## What this task involves
Transcribe the entries below word for word, beginning at the line with "Для кожного розряду відхилення обчислюєт" and stopping after the line with "ですが、どんなに気をつけていても、思いが"; drop all pictures.

Extracted data entries
########################################

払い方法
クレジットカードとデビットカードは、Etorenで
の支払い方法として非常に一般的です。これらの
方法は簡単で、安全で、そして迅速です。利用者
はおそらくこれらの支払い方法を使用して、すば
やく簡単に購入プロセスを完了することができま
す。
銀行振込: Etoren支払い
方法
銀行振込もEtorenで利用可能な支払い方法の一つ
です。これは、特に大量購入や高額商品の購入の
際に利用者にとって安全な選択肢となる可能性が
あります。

########################################

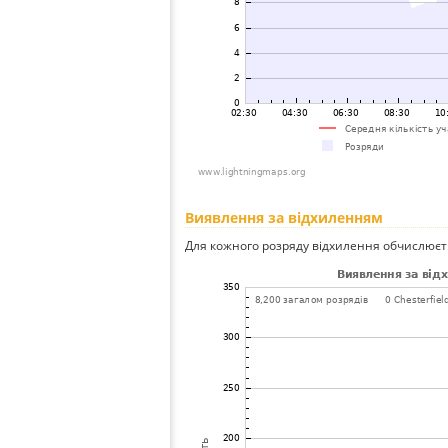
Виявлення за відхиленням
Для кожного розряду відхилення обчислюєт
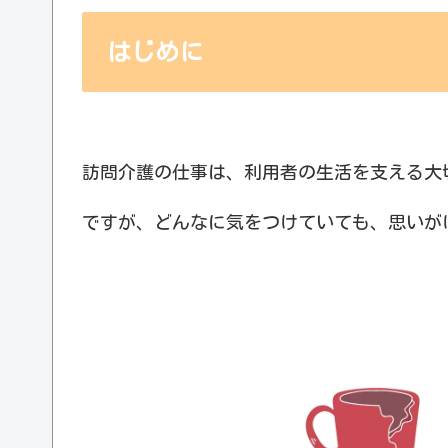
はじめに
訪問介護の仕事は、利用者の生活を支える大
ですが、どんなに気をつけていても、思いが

########################################

## Reply to the exercise
Для кожного розряду відхилення обчислюєт
はじめに
訪問介護の仕事は、利用者の生活を支える大
ですが、どんなに気をつけていても、思いが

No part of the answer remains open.